The answer might come from court papers filed on Friday by Al Jazeera.
The cable news network reveals that it hasn’t been paid license fees from the satcaster in months. Al Jazeera is now asserting that DirecTV is breaching contract and owes $6.8 million from March 16 through the end of last month. And yet, Al Jazeera tells a judge that it intends to continue to make its service available to DirecTV.
Although $6.8 million is a lot, that’s nothing compared to the nearly $75 million that DirecTV believes is owed by Al Jazeera for allegedly breaching “most favored nation” obligations under the old contract.
This claim emanates from what happened in January 2013 when Al Gore sold the old Current TV to the Qataris. At the time, not everyone was gung ho about the plan to rebrand Current TV as Al Jazeera America. In fact, it’s revealed in new court papers that DirecTV got $10 million from former members of Current to forgo the right to terminate the cable channel upon a change of ownership. At the same time, Time Warner Cable was able to extract a better licensing deal for itself.

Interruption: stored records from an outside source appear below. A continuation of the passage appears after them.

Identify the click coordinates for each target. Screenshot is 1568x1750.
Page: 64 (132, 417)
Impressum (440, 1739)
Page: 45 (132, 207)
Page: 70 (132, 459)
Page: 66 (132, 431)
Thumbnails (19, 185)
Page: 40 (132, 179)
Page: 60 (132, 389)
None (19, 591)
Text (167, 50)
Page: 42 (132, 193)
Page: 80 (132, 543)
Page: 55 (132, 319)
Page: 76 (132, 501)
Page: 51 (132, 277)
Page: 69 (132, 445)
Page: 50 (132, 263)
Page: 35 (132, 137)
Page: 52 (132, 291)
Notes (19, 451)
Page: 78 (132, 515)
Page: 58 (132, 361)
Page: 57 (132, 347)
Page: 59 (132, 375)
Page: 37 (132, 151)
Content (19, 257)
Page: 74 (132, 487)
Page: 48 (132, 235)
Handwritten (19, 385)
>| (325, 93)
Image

That arrangement with TWC meant that under the old Current deals, Al Jazeera was obligated to offer the same licensing terms to other distributors.
In its amended lawsuit, DirecTV says it never got such an offer.
Not true, responds Al Jazeera.
“On October 12, 2013, AJAM made a timely and formal MFN offer to DIRECTV,” states the new counterclaim. “In fact, AJAM also made timely MFN offers to its other eligible distributors… The other distributors accepted these offers, after customary negotiation… Notwithstanding AJAM’s timely MFN offer, DIRECTV took no action to accept or reject that offer… Rather, DIRECTV remained entirely silent with respect to the offer from October 2013 through May 2015.”
Al Jazeera believes its obligations were thus discharged.
On June 15, according to the court papers, DirecTV faxed a letter that it intended to “reduce the damages,” the $75 million allegedly owed by Al Jazeera, by “withholding license fee payments through the Agreement’s remaining Term.”
Al Jazeera says it has not consented to this and that it’s a breach of contract to not turn over due money.
But apparently, the Qataris aren’t ready to order its service down from DirecTV. Asked about an extension, all a spokesperson for Al Jazeera would say is, “As a matter of policy, Al Jazeera America does not comment on discussions with our distributors.”
A jury trial is scheduled for January. Al Jazeera might attempt to collect licensing money then. In the meantime, DirecTV is apparently taking an advance on the damages it expects to win. A spokesperson for DirecTV declined to comment.